Using srvctl to Manage your 10g RAC Database
Oracle recommends that RAC databases be managed with srvctl, an Oracle-supplied tool that was first introduced with 9i RAC. The 10g version of srvctl is slightly different from the 9i implementation. In this article, we will look at how -- and why -- to manage your 10g databases with srvctl.
RAC Architecture Overview
Let's begin with a brief overview of RAC architecture.
- A cluster is a set of 2 or more machines (nodes) that share or coordinate resources to perform the same task.
- A RAC database is 2 or more instances running on a set of clustered nodes, with all instances accessing a shared set of database files.
- Depending on the O/S platform, a RAC database may be deployed on a cluster that uses vendor clusterware plus Oracle's own clusterware (Cluster Ready Services), or on a cluster that solely uses Oracle's own clusterware.
Thus, every RAC sits on a cluster that is running Cluster Ready Services. srvctl is the primary tool DBAs use to configure CRS for their RAC database and processes.
Cluster Ready Services and the OCR
Cluster Ready Services, or CRS, is a new feature for 10g RAC. Essentially, it is Oracle's own clusterware. On most platforms, Oracle supports vendor clusterware; in these cases, CRS interoperates with the vendor clusterware, providing high availability support and service and workload management. On Linux and Windows clusters, CRS serves as the sole clusterware. In all cases, CRS provides a standard cluster interface that is consistent across all
platforms.
CRS consists of four processes (crsd, occsd, evmd, and evmlogger) and two disks: the Oracle Cluster Registry (OCR), and the voting disk.
CRS manages the following resources:
- The ASM instances on each node
- Databases
- The instances on each node
- Oracle Services on each node
- The cluster nodes themselves, including the following processes, or "nodeapps":
- VIP
- GSD
- The listener
- The ONS daemon
CRS stores information about these resources in the OCR. If the information in the OCR for one of these resources becomes damaged or inconsistent, then CRS is no longer able to manage that resource.
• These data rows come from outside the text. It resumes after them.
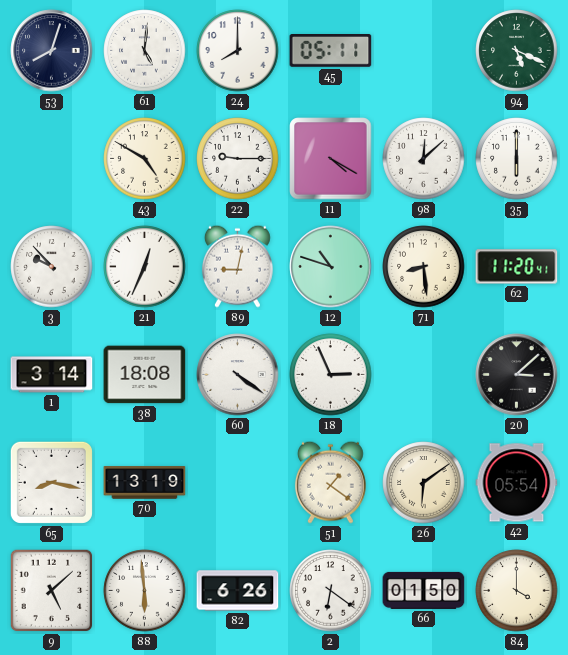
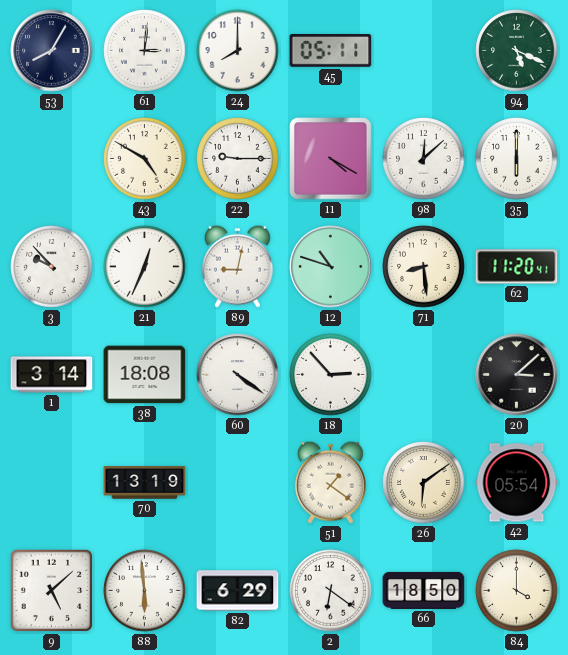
53: 8:03 -> 8:05
61: 5:01 -> 3:01
18: 2:56 -> 2:53
65: 8:17 -> none
82: 6:26 -> 6:29
66: 01:50 -> 18:50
Fortunately, the OCR automatically backs itself up regularly and frequently.
Interacting with CRS and the OCR: srvctl
srvctl is the tool Oracle recommends that DBAs use to interact with CRS and the cluster registry. Oracle does provide several tools to interface with the cluster registry and CRS more directly, at a lower level, but these tools are deliberately undocumented and intended only for use by Oracle Support. srvctl, in contrast, is well documented and easy to use. Using other tools to modify the OCR or manage CRS without the assistance of Oracle Support runs the risk of damaging the OCR.
Using srvctl
Even if you are experienced with 9i srvctl, it's worth taking a look at this section; 9i and 10g srvctl commands are slightly different.
srvctl must be run from the $ORACLE_HOME of the RAC you are administering. The basic format of a srvctl command is
srvctl
where command is one of
enable|disable|start|stop|relocate|status|add|remove|modify|getenv|setenv|unsetenv|config
and the target, or object, can be a database, instance, service, ASM instance, or the nodeapps.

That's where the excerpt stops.